Viable counts of P. gingivalis ATCC 33277 in the presence or absence of each of the four lactic acid bacteria (a) and viable counts of lactic acid bacteria in mixed culture with P. gingivalis ATCC 33277 (b). ●: number of P. gingivalis ATCC 33277 in monoculture, ○: number of P. gingivalis ATCC 33277 or E. faecium WB2000 in mixed cultures, △: number of P. gingivalis ATCC 33277 or L. salivarius CIP 103140 in mixed cultures, □: number of P. gingivalis ATCC 33277 or L. reuteri JCM 1112 in mixed cultures, and ⋄: number of P. gingivalis ATCC 33277 or S. salivarius JCM 5707 in mixed cultures.

3.2. Effect of E. faecium WB2000 on the Growth of Various P. gingivalis Strains

The effect of E. faecium WB2000 on the growth of five P. gingivalis strains (ATCC 33277, ATCC 53978, ATCC BAA-308, 2-1, and 7-1) was evaluated. The numbers of all P. gingivalis strains decreased to less than the detection limit at 24 and 48 h in mixed cultures with E. faecium WB2000 (Figure 2). In contrast, the number of E. faecium WB2000 reached a plateau at 24 h.

3.3. Effect of E. faecium WB2000 on VSC Production by P. gingivalis Strains

The concentrations of VSCs in spent culture medium were measured by gas chromatography (Table 2). The levels of H₂S produced by P. gingivalis strains were lower than those of CH₃SH. The concentrations of H₂S in mixed culture media were higher than that in medium in which only P. gingivalis was cultured, with the exception of medium from mixed cultures of two P. gingivalis clinical isolates (2-1 and 7-1) and E. faecium WB2000 after 48 h. In contrast, the CH₃SH concentration in mixed culture medium was lower than that in medium from culture of P. gingivalis alone, with the exception of medium from mixed cultures of two P. gingivalis strains (W50 and 2-1) and E. faecium WB2000 after 24 h.

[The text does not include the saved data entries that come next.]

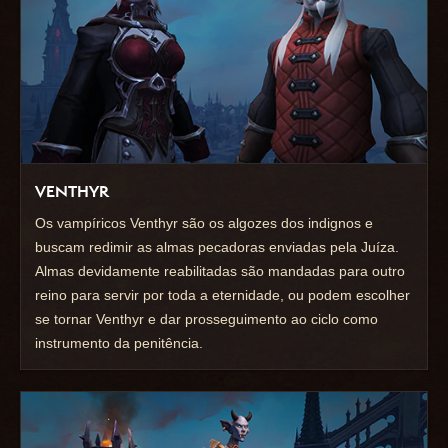
VENTHYR
Os vampíricos Venthyr são os algozes dos indignos e
buscam redimir as almas pecadoras enviadas pela Juíza.
Almas devidamente reabilitadas são mandadas para outro
reino para servir por toda a eternidade, ou podem escolher
se tornar Venthyr e dar prosseguimento ao ciclo como
instrumento da penitência.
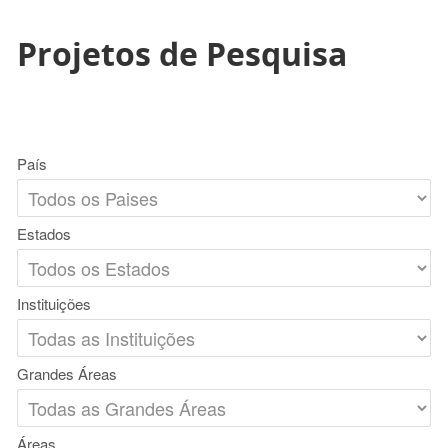
Projetos de Pesquisa
País
Estados
Instituições
Grandes Áreas
Áreas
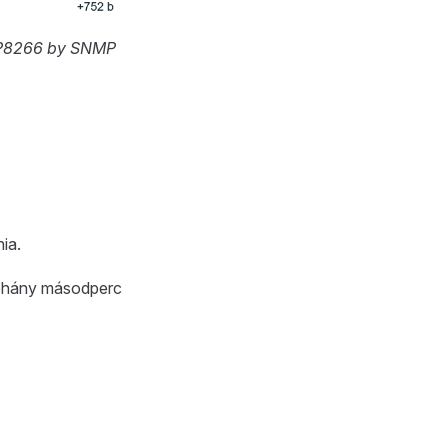
P8266 by SNMP
ia.
néhány másodperc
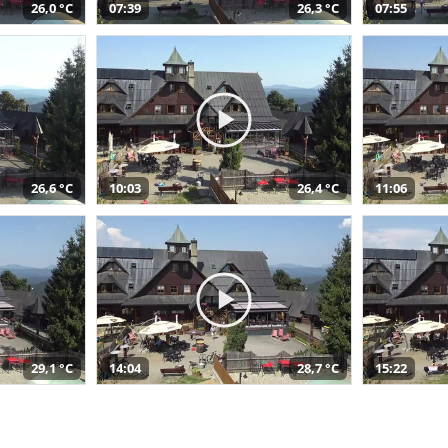
26,0 °C
07:39
26,3 °C
07:55
26,6 °C
10:03
26,4 °C
11:06
29,1 °C
14:04
28,7 °C
15:22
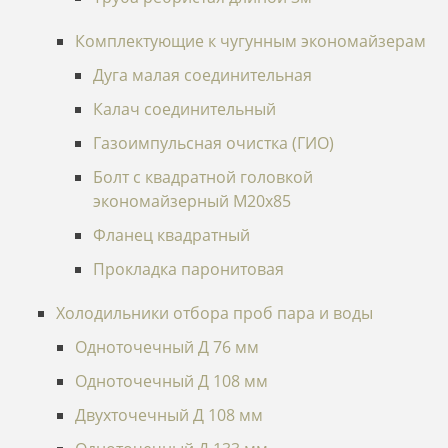
Комплектующие к чугунным экономайзерам
Дуга малая соединительная
Калач соединительный
Газоимпульсная очистка (ГИО)
Болт с квадратной головкой
экономайзерный М20х85
Фланец квадратный
Прокладка паронитовая
Холодильники отбора проб пара и воды
Одноточечный Д 76 мм
Одноточечный Д 108 мм
Двухточечный Д 108 мм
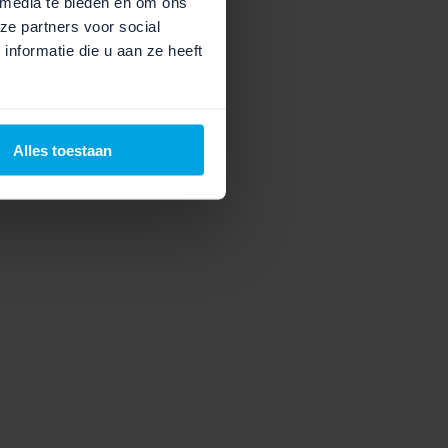
 media te bieden en om ons
ze partners voor social
nformatie die u aan ze heeft
Alles toestaan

The levels of CH₃SH in spent medium from P. gingivalis cultured for 48 h in the presence or absence of E. faecium WB2000 are shown in Figure 3. Although CH₃SH production by P. gingivalis was strain dependent, the CH₃SH concentration was markedly lower in spent medium from mixed cultures of all P. gingivalis strains and E. faecium WB2000 than in medium from culture of the latter microorganism only.

4. Discussion

The hypothetical mechanisms of probiotic action in the oral cavity are (1) involvement in binding of oral microorganisms to proteins, (2) effects on plaque formation and its complex ecosystem by competing and interfering with interbacterial attachment, (3) involvement in the metabolism of substrates, and (4) production of compounds that inhibit oral bacteria [11]. E. faecium has been reported to inhibit biofilm formation by cariogenic bacteria [7, 8]. Kumada et al. [8] reported a protein that inhibited biofilm formation by streptococci. In addition, our previous study suggested that E. faecium inhibits the growth of some mutans streptococci [7]. In this study, E. faecium WB2000 inhibited the growth of, as well as reduced CH₃SH production by, P. gingivalis. A study on L. salivarius TI 2711 reported that a low pH (≤6.0) and the presence of lactic acid (40–50 mmol/L) induced P. gingivalis death [12]. The pH of E. faecium WB2000 culture medium was 4.4 after 24 h of incubation (data not shown). The growth rate of E. faecium WB2000 was higher than that of the other lactic acid bacteria, suggesting that this organism rapidly inhibited the growth of P. gingivalis.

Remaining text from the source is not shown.